### PROBLEM DETAILS
Below are entries; output exactly the lines from the one with "Когда появились неинвазивные" to the one with "зубы и улучшить эстетику. Но это не замена", both included, and nothing else.

(Dataset entries)
━━━━━━━━━━━━━━━━━━━━

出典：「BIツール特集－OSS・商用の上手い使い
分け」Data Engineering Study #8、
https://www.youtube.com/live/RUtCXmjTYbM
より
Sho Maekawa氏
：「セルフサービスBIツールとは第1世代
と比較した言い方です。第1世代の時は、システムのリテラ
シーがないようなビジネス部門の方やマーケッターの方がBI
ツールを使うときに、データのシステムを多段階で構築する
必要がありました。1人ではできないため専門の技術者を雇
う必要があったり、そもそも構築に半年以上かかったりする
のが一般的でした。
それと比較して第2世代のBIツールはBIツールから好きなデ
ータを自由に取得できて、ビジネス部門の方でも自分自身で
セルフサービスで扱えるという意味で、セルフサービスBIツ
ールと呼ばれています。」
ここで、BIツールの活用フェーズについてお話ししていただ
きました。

━━━━━━━━━━━━━━━━━━━━

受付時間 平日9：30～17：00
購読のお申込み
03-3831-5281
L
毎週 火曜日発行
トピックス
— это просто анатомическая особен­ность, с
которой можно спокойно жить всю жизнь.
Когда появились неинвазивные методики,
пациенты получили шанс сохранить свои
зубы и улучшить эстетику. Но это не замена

━━━━━━━━━━━━━━━━━━━━

### SOLVED PROBLEM
Когда появились неинвазивные методики,
пациенты получили шанс сохранить свои
зубы и улучшить эстетику. Но это не замена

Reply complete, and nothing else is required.